The increase, announced in a statement signed by Labor Minister Ith Samheng, is set to come into force on January 1.
It follows four rounds of weekly negotiations between unions, which initially suggested a $22 raise; employers, which wanted to see the minimum wage cut by $4; and the Labor Ministry.
Kaing Monika, deputy secretary-general Garment Manufacturers Association in Cambodia, said the three parties had voted on Tuesday morning to retain a $192 minimum wage, but Prime Minister Hun Sen added a $2 bonus as part of an annual practice.
Monika said employers would be facing rising costs for social security, pension and health care. Employers were preparing to pay for monthly Covid-19 tests, treatments, equipment like masks and thermometers, and booster shots once a year, he said. The total cost increase per worker would be around $4, he said.
“In fact, based on this situation, we think it is difficult to increase, but the $2 raise is at the discretion of the government,” he said.
“We understand that the livelihoods of our workers are difficult. We accept the suffering they face, especially within this period of time. However, we need to think about the ability of the owners to provide. It is difficult for them to meet the workers’ demand because we need to compete [with other markets]. We are not a privileged country to produce clothes. If the labor cost is too high, we could lose out in the competition,” he said. “We are in the same boat and we have to understand the struggles of each other.”
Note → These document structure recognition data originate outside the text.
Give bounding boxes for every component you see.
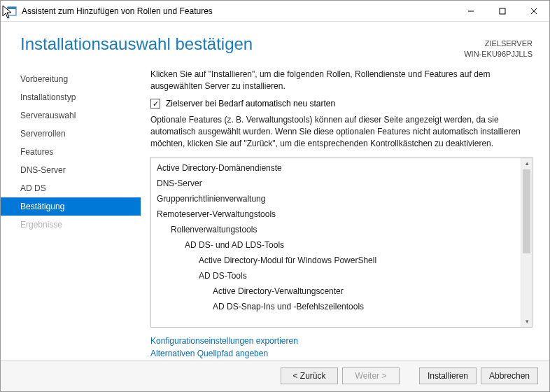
svg-rect-3 xyxy=(500,8,505,14)
window-title: Assistent zum Hinzufügen von Rollen und … xyxy=(22,6,455,16)
back-button[interactable]: < Zurück xyxy=(281,368,338,384)
step-results: Ergebnisse xyxy=(1,216,141,234)
header: Installationsauswahl bestätigen ZIELSERV… xyxy=(1,22,549,64)
feature-item[interactable]: AD DS- und AD LDS-Tools xyxy=(157,237,519,253)
footer: < Zurück Weiter > Installieren Abbrechen xyxy=(1,360,549,391)
step-dnsserver[interactable]: DNS-Server xyxy=(1,161,141,179)
page-heading: Installationsauswahl bestätigen xyxy=(20,34,253,54)
auto-restart-label: Zielserver bei Bedarf automatisch neu st… xyxy=(166,99,335,108)
step-features[interactable]: Features xyxy=(1,143,141,161)
scroll-down-icon[interactable]: ▾ xyxy=(521,316,533,327)
cancel-button[interactable]: Abbrechen xyxy=(481,368,538,384)
alt-source-link[interactable]: Alternativen Quellpfad angeben xyxy=(150,347,533,360)
feature-item[interactable]: AD DS-Tools xyxy=(157,268,519,284)
feature-item[interactable]: Rollenverwaltungstools xyxy=(157,222,519,237)
target-server-info: ZIELSERVER WIN-EKU96PJJLLS xyxy=(464,34,533,60)
links-area: Konfigurationseinstellungen exportieren … xyxy=(150,335,533,360)
wizard-window: Assistent zum Hinzufügen von Rollen und … xyxy=(0,0,550,392)
feature-item[interactable]: Gruppenrichtlinienverwaltung xyxy=(157,191,519,206)
body: VorbereitungInstallationstypServerauswah… xyxy=(1,64,549,360)
intro-text: Klicken Sie auf "Installieren", um die f… xyxy=(150,69,533,92)
step-confirmation[interactable]: Bestätigung xyxy=(1,197,141,216)
step-preparation[interactable]: Vorbereitung xyxy=(1,70,141,88)
feature-item[interactable]: Active Directory-Verwaltungscenter xyxy=(157,284,519,299)
feature-item[interactable]: DNS-Server xyxy=(157,176,519,191)
step-serverroles[interactable]: Serverrollen xyxy=(1,125,141,143)
target-label: ZIELSERVER xyxy=(464,38,533,49)
feature-item[interactable]: Remoteserver-Verwaltungstools xyxy=(157,206,519,222)
minimize-button[interactable] xyxy=(455,1,486,22)
feature-item[interactable]: AD DS-Snap-Ins und -Befehlszeilentools xyxy=(157,299,519,314)
auto-restart-row: ✓ Zielserver bei Bedarf automatisch neu … xyxy=(150,99,533,108)
maximize-button[interactable] xyxy=(486,1,518,22)
feature-item[interactable]: Active Directory-Modul für Windows Power… xyxy=(157,253,519,268)
install-button[interactable]: Installieren xyxy=(419,368,477,384)
feature-list: Active Directory-DomänendiensteDNS-Serve… xyxy=(150,157,533,328)
svg-rect-1 xyxy=(8,7,16,9)
scroll-thumb[interactable] xyxy=(523,169,530,253)
content-area: Klicken Sie auf "Installieren", um die f… xyxy=(141,67,549,360)
step-serverselect[interactable]: Serverauswahl xyxy=(1,106,141,125)
target-value: WIN-EKU96PJJLLS xyxy=(464,49,533,59)
scroll-up-icon[interactable]: ▴ xyxy=(521,158,533,169)
next-button: Weiter > xyxy=(342,368,400,384)
optional-text: Optionale Features (z. B. Verwaltungstoo… xyxy=(150,114,533,149)
titlebar: Assistent zum Hinzufügen von Rollen und … xyxy=(1,1,549,22)
auto-restart-checkbox[interactable]: ✓ xyxy=(150,99,160,108)
feature-item[interactable]: Active Directory-Domänendienste xyxy=(157,160,519,176)
wizard-sidebar: VorbereitungInstallationstypServerauswah… xyxy=(1,67,141,360)
close-button[interactable] xyxy=(518,1,549,22)
step-adds[interactable]: AD DS xyxy=(1,179,141,197)
scrollbar[interactable]: ▴ ▾ xyxy=(521,158,532,327)
export-config-link[interactable]: Konfigurationseinstellungen exportieren xyxy=(150,335,533,347)
step-installtype[interactable]: Installationstyp xyxy=(1,88,141,106)
app-icon xyxy=(6,6,17,17)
Keeping the industry viable during a difficult economic period was vital for jobs, he said.
“As we have seen, some workers in some other sectors, especially in service and hospitality, we have seen some lose their jobs. So, for those who still have jobs and regular income, we think this is a good point.”
All workers would need to be tested for Covid-19 after Pchum Ben, he added.
Yang Sophorn, president of the Cambodia Alliance of Trade Unions, said she regretted the wage increase being limited to $2. The vote came down to the employers’ suggestion of $188, government’s $192, and unions’ $204. Only six of 17 unions voted for the unions’ suggestion, with 11 siding with the government, she said.
She said workers had lost public holidays starting this year, and the Commerce Ministry had claimed economic growth of 3.3 percent in eight months this year. Food costs had also risen, she said.
“Both the employers and government accepted that food costs in the market have increased, and workers’ living conditions are facing challenges,” she said. “All parties accepted this, but the wage increase is only $2 between last year and this year. For this point, I felt like it was hard to accept.”
Many workers also faced difficulty with debt, she added.
“I am very regretful because we know that we have economic growth in Cambodia but we still can’t increase wages for workers and we even know how challenging it is for them.”